DFT-based modeling of polypyrole/B12N12 nanocomposite for the photocatalytic applications

Boron-based nanocomposites considered as one of the most promising photocatalysts, have drawn significant attention in the degradation of pollutants in aquatic environments. In this regard, density functional theory calculations were carried out on the B12N12 nanocluster interacted with various lengths of (PPy)(n) oligomers (n = 3, 5, 7, and 9) to predict the optical, electronic, charge transfer properties as well as the optimum composition of obtained (PPy)(n)/B12N12 nanocomposites. It was found that the most stable nanocomposite corresponds to (PPy)(3)/B12N12, which was supported by its greatest adsorption energy (-59.460 kcal mol(-1)) in the gas phase.
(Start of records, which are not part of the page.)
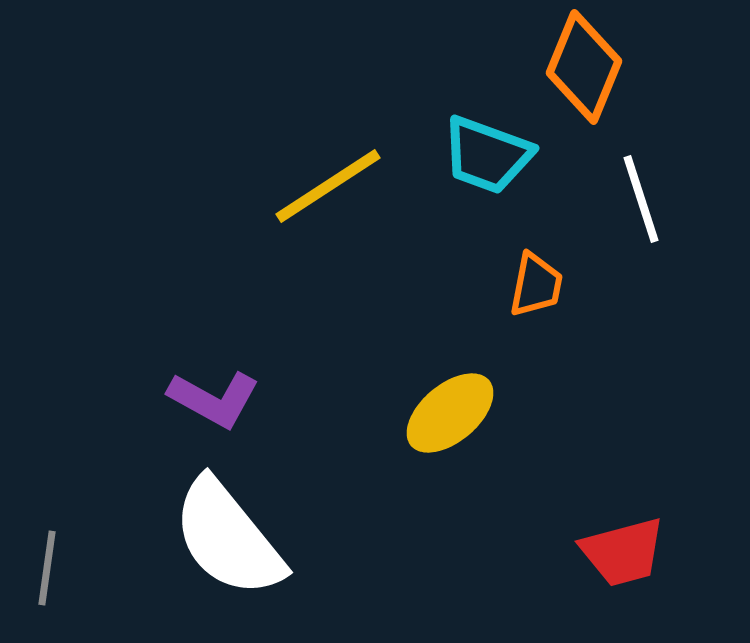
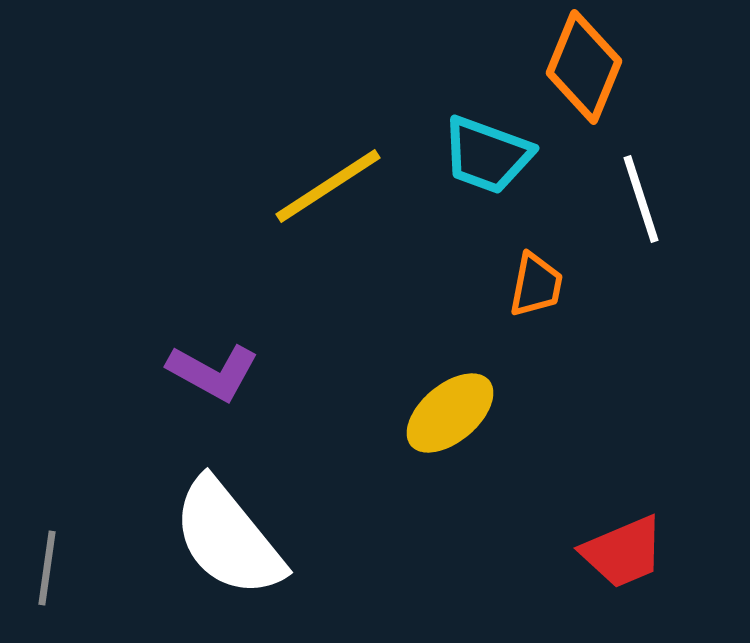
purple L-shape: moved 1 px left, 27 px up
red trapezoid: rotated 8 degrees counterclockwise
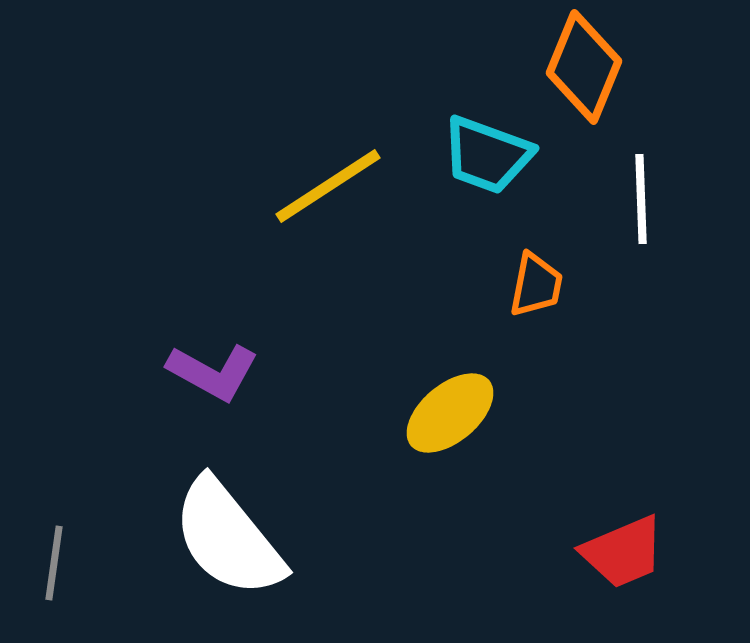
white line: rotated 16 degrees clockwise
gray line: moved 7 px right, 5 px up
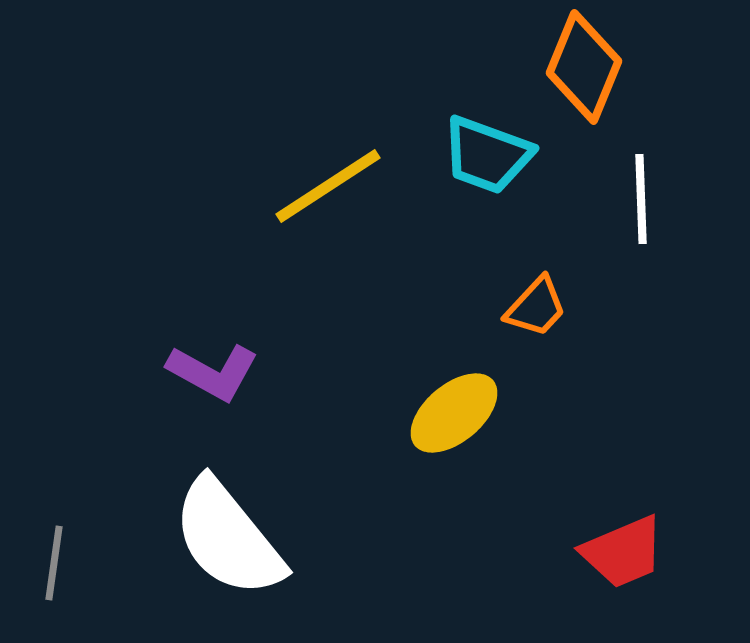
orange trapezoid: moved 22 px down; rotated 32 degrees clockwise
yellow ellipse: moved 4 px right
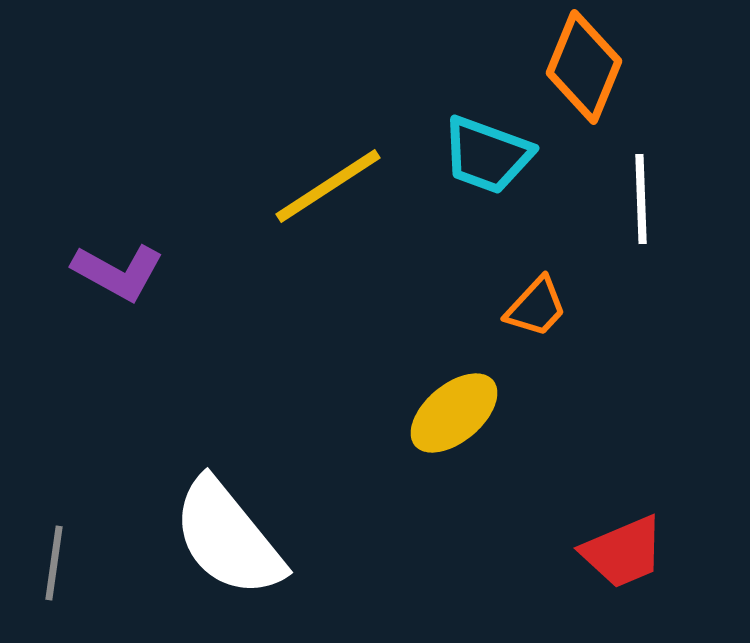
purple L-shape: moved 95 px left, 100 px up
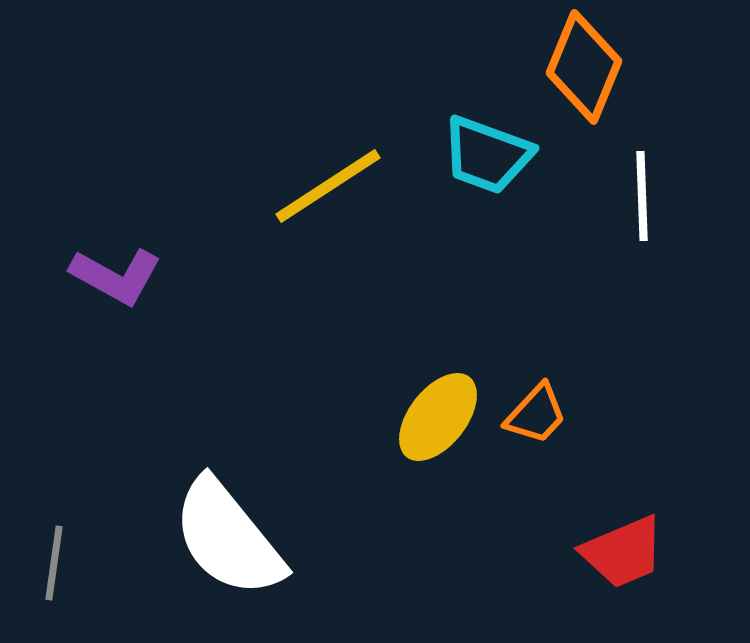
white line: moved 1 px right, 3 px up
purple L-shape: moved 2 px left, 4 px down
orange trapezoid: moved 107 px down
yellow ellipse: moved 16 px left, 4 px down; rotated 12 degrees counterclockwise
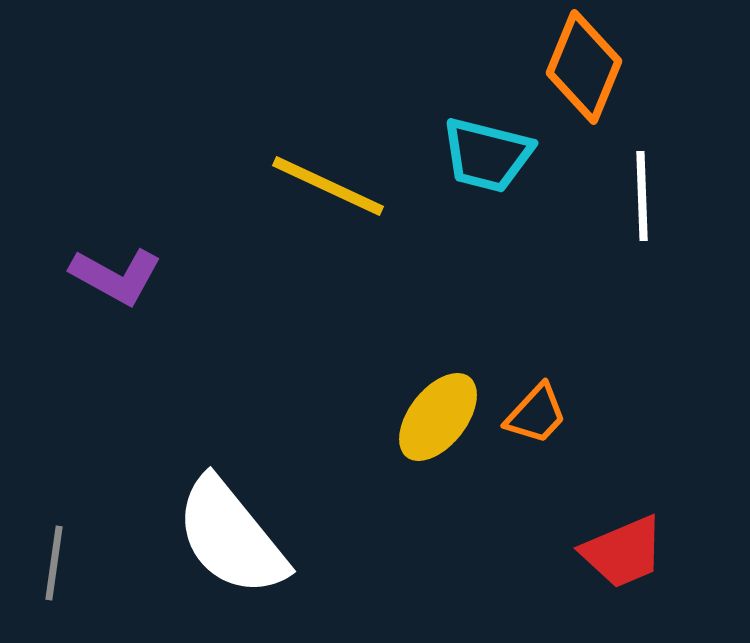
cyan trapezoid: rotated 6 degrees counterclockwise
yellow line: rotated 58 degrees clockwise
white semicircle: moved 3 px right, 1 px up
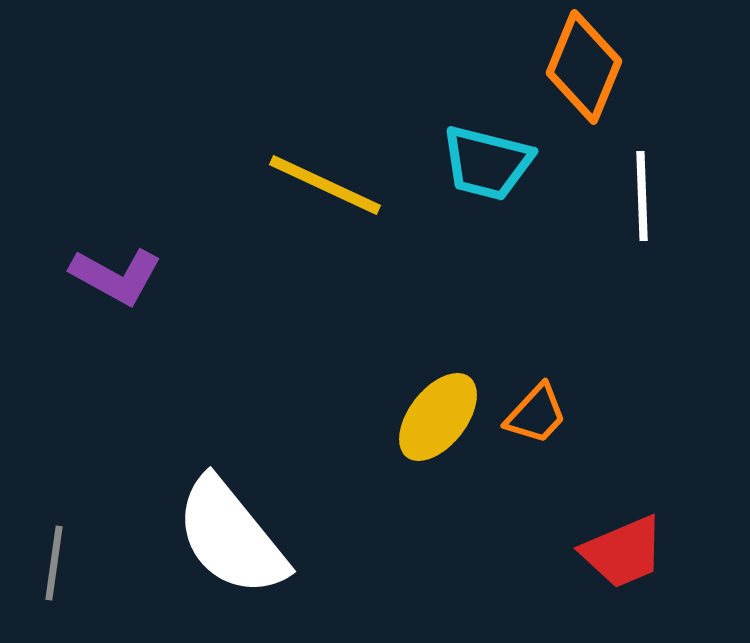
cyan trapezoid: moved 8 px down
yellow line: moved 3 px left, 1 px up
The calculations in the gas phase and water showed that water as a solvent has a key role in the interaction between B12N12 nanocluster and (PPy)(n) oligomers. The results revealed that the adsorption of (PPy)(9) oligomer on the B12N12 nanocluster leads to the highest reduction (similar to 2.672 eV) in the energy gap (E-g) value, while the lowest reduction (similar to 1.475 eV) was related to (PPy)(3)/B12N12 nanocomposite. Moreover, the natural bond orbital analysis showed that the charge flows from (PPy)(n) oligomers to the B12N12 nanocluster. Polarizability (alpha(0)) and first hyperpolarizability (beta(0)) values revealed that the adsorption of (PPy)(9) oligomer on the surface of B12N12 nanocluster has the most considerable effect on the optical response of B12N12 nanocluster due to increasing the alpha(0) and beta(0) values about 492.49 and 5070.07 a.u, respectively. The UV-Vis spectra analysis showed that the (PPy)(9)/B12N12 nanocomposite has the highest bathochromic shift (similar to 245.39 nm) among other nanocomposites. Finally, quantum theory of atoms in molecules analysis showed that (PPy)(n) oligomers interact with B12N12 nanocluster through the partial covalent interactions.